Un territorio che si oppone con le unghie e con i denti alla realizzazione di un’opera che nessuno vuole, dove c’è un conflitto in corso e una lotta popolare che con metodo resiste al volere di pochi con i soldi di tutti.
Non sono stupito della situazione che si è venuta a creare, né dell’attacco al cantiere né alle prese di posizione dei vari Alfano, Lupi, Cota ecc a cui manca solo la richiesta della ghigliottina per i notav.
Non sono stupito perché questa è la situazione reale che c’è in campo, ed oggi dopo la carrellata di ricostruzioni e condanne sarebbe ora di fare uno sforzo in più e mettere sul piatto il perché di questa lotta.
So che è un esercizio di stile tropo faticoso per chi non ha orecchie per sentire, e che sente solo il botto dei petardi, però sarebbe ora di fare quello e affrontare questa situazione smilitarizzando il senso di stato (che mi fa ridere pensando a chi ne parla…).
Persino il procuratore capo Caselli, che sulla repressione nei confronti dei notav ha trovato una seconda vita pubblica, ieri si è fatto sfuggire le seguenti dichiarazioni e Repubblica, tra i primi a pubblicarle e in seguito le ha prontamente modificate per paura di creare un incidente diplomatico: ” […] Bisogna intervenire, non può essere solo un problema della magistratura. Impiegare l’esercito come in Campania? Non sta a me dirlo, ma i politici devono prendere coscienza di quel che sta accadendo in Val di Susa e decidere se quest’opera si deve fare oppure no”

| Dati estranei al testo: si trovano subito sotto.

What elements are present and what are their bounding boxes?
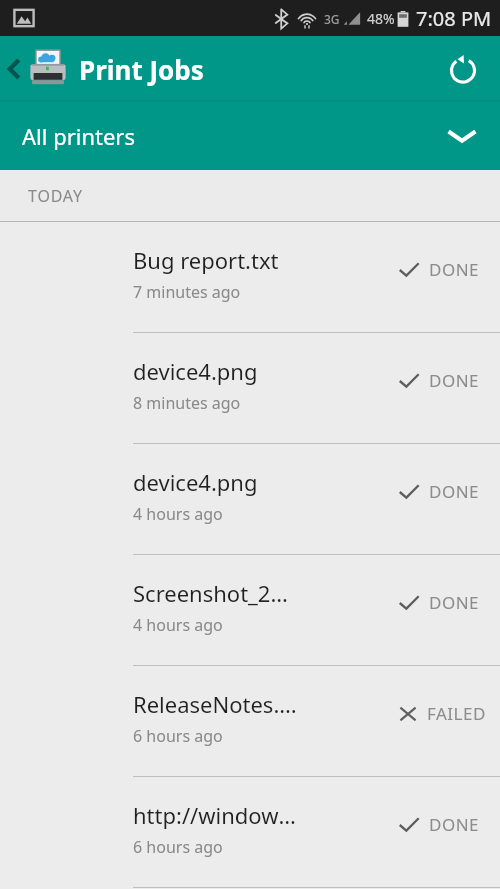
- button[interactable]: Refresh: [440, 46, 486, 92]
- staticText: All printers: [22, 121, 135, 151]
- staticText: DONE: [429, 480, 480, 503]
- staticText: 6 hours ago: [133, 836, 223, 858]
- staticText: http://windows.microsof..: [133, 800, 300, 830]
- staticText: DONE: [429, 813, 480, 836]
- staticText: ReleaseNotes.bmp: [133, 689, 300, 719]
- staticText: 48%: [367, 9, 395, 28]
- button[interactable]: Screenshot_2014-04-21-..: [0, 555, 500, 666]
- staticText: 6 hours ago: [133, 725, 223, 747]
- staticText: 4 hours ago: [133, 503, 223, 525]
- staticText: 7:08 PM: [416, 5, 492, 32]
- staticText: 4 hours ago: [133, 614, 223, 636]
- staticText: DONE: [429, 369, 480, 392]
- button[interactable]: Bug report.txt: [0, 222, 500, 333]
- button[interactable]: Back: [0, 44, 26, 94]
- staticText: device4.png: [133, 467, 258, 497]
- staticText: DONE: [429, 591, 480, 614]
- staticText: Bug report.txt: [133, 245, 279, 275]
- staticText: 7 minutes ago: [133, 281, 241, 303]
- button[interactable]: device4.png: [0, 333, 500, 444]
- button[interactable]: ReleaseNotes.bmp: [0, 666, 500, 777]
- staticText: DONE: [429, 258, 480, 281]
- button[interactable]: device4.png: [0, 444, 500, 555]
- staticText: Screenshot_2014-04-21-..: [133, 578, 300, 608]
- staticText: device4.png: [133, 356, 258, 386]
- staticText: 3G: [324, 11, 340, 27]
- staticText: Print Jobs: [79, 52, 204, 87]
- staticText: FAILED: [427, 702, 486, 725]
- staticText: TODAY: [28, 185, 83, 207]
- button[interactable]: All printers: [0, 102, 500, 170]
- staticText: 8 minutes ago: [133, 392, 241, 414]
- button[interactable]: http://windows.microsof..: [0, 777, 500, 888]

Infatti per una volta sono d’accordo con il procuratore e il senso è questo qui, farla oppure no? Non ci sono elementi, se non di principio, per realizzare quest’opera e il sentimento è sempre più diffuso da questo punto di vista. Mentre chiudono gli ospedali o le scuole crollano, la politica continua a ribadire l’utilità di quest’opera che in realtà non c’è e non sarà mai dimostrata.

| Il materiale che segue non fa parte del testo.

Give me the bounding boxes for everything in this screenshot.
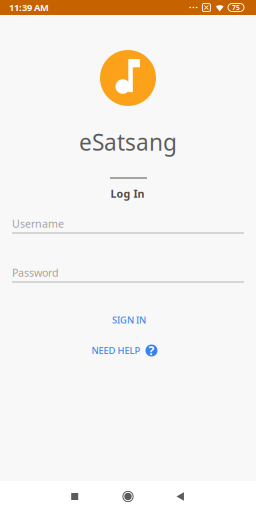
staticText: ?	[148, 342, 154, 358]
staticText: 11:39 AM	[9, 1, 49, 14]
staticText: SIGN IN	[112, 314, 146, 326]
button[interactable]: Back	[154, 481, 206, 512]
staticText: Username	[12, 216, 64, 231]
button[interactable]: Password	[12, 266, 244, 282]
button[interactable]: Username	[12, 216, 244, 234]
staticText: Password	[12, 265, 59, 280]
button[interactable]: NEED HELP	[82, 338, 168, 363]
staticText: 75	[232, 3, 240, 12]
staticText: Log In	[110, 186, 144, 201]
button[interactable]: Home	[102, 481, 154, 512]
staticText: eSatsang	[79, 127, 177, 157]
button[interactable]: Recent apps	[49, 481, 101, 512]
staticText: NEED HELP	[92, 344, 140, 357]
button[interactable]: SIGN IN	[98, 307, 160, 333]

Tutti i governi che si sono succeduti hanno fatto mettere un giro di filo spinato in più al cantiere e siamo nella situazione in cui un progetto esecutivo per un’opera del genere verrà fatto passo per passo (dichiarazioni del presidente di Ltf) e quindi cosa ci si può aspettare?

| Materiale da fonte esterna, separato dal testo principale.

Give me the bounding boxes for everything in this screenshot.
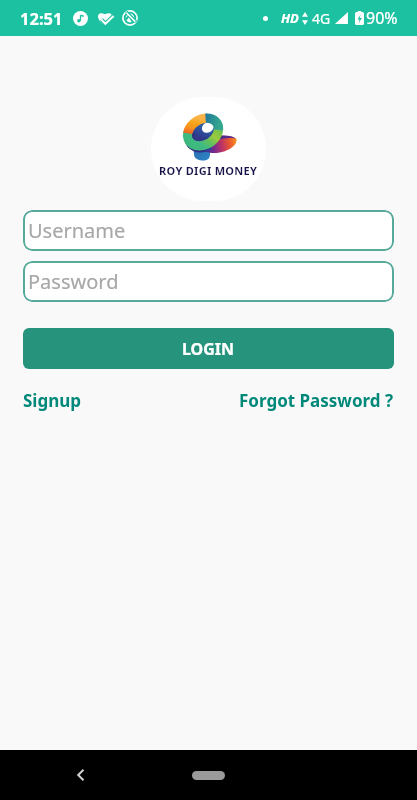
button[interactable]: Back	[66, 760, 96, 790]
staticText: 4G	[312, 9, 331, 28]
staticText: HD	[281, 9, 299, 27]
staticText: Password	[28, 268, 119, 295]
staticText: 90%	[366, 7, 398, 29]
staticText: Username	[28, 217, 126, 244]
button[interactable]: Forgot Password ?	[239, 387, 394, 414]
staticText: 12:51	[20, 7, 63, 29]
staticText: Forgot Password ?	[239, 389, 394, 412]
button[interactable]: Password	[23, 261, 394, 302]
button[interactable]: LOGIN	[23, 328, 394, 369]
staticText: ROY DIGI MONEY	[159, 163, 258, 178]
button[interactable]: Username	[23, 210, 394, 251]
button[interactable]: Home	[192, 771, 225, 780]
staticText: Signup	[23, 389, 82, 412]
staticText: LOGIN	[182, 338, 235, 360]
button[interactable]: Signup	[23, 387, 82, 414]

Del resto se il governo Letta è il governo dell’inciucio, sul Tav questa pratica la consociamo da anni, la lobby che vuole il treno superveloce viaggia insieme da tempo annullando le differenze di schieramento nel nome del profitto.
Il movimento popolare valsusino non lascia intentata nessuna strada, lo ha dimostrato da anni e così continuerà a fare, e il cantiere è un problema, serio e concreto in questa lotta. Sono state decine le azioni di contrasto e danneggiamento delle reti e delle strutture ed è solo una parte di questa lunga battaglia.
Non mi scandalizzo né mi preoccupo per quanto avvenuto, perché la responsabilità sta tutta nel chi si incaponisce nel continuare a trattare la Valsusa come un corridoio in cui costruire e nulla di più. Basti pensare che LTF, la ditta incaricata di progettare l’opera, si è detta fiera di essere la prima industria della Valle (se si contano i poliziotti) dimostrando con quanto rispetto trattano il popolo della Val di Susa. Gli stessi signori e signore che storcono il naso oggi sono quelli che solo l’altro ieri volevano, con le compensazioni del Tav, finanziare un’acciaieria in chiusura per riconvertirla in una fabbrica dove fondere il cesio, il materiale radio attivo tristemente noto.
Gli stessi come il min. dell’Interno Alfano che oggi invocano l’intervento della magistratura e solo sabato scorso vi manifestavano contro.
L’altra notte a Chiomonte è rimasto ‘ferito’ solo un compressore ( e appendo che la procura apre un fascicolo per tentato omicidio), ma da due giorni si parla di terrorismo e attentati, ma la domanda irrisolta rimane sempre una: va fatta o non va fatta quest’opera?